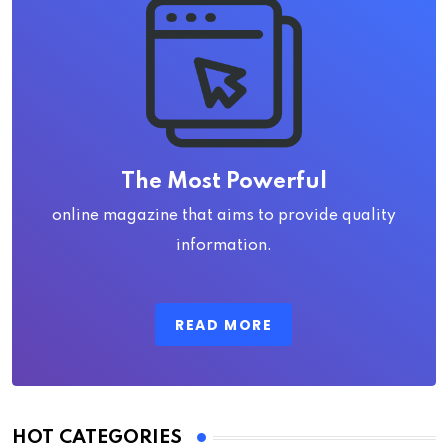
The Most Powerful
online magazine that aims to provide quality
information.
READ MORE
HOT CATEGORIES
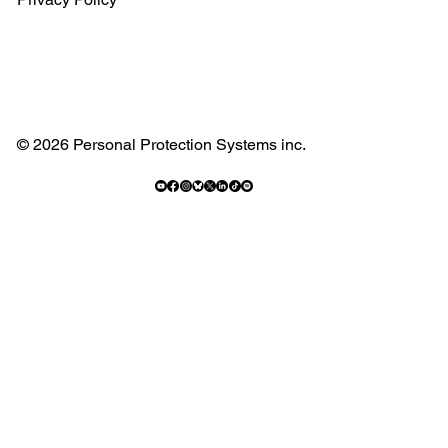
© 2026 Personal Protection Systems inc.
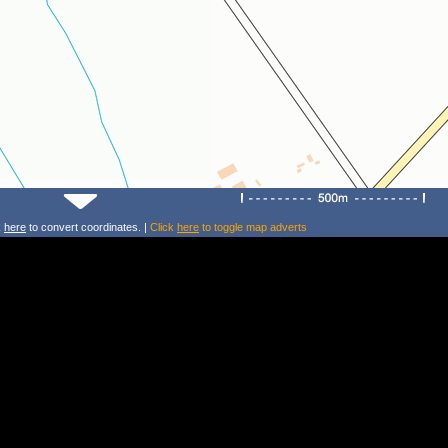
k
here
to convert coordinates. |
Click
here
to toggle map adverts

....

▶ _TASK INSTRUCTIONS_
Drop every picture and repeat the rest of the entries exactly.

▶ _COMPLETED TASK_
The Most Powerful
online magazine that aims to provide quality
information.
READ MORE
HOT CATEGORIES
© 2026 Personal Protection Systems inc.
k
here
to convert coordinates. |
Click
here
to toggle map adverts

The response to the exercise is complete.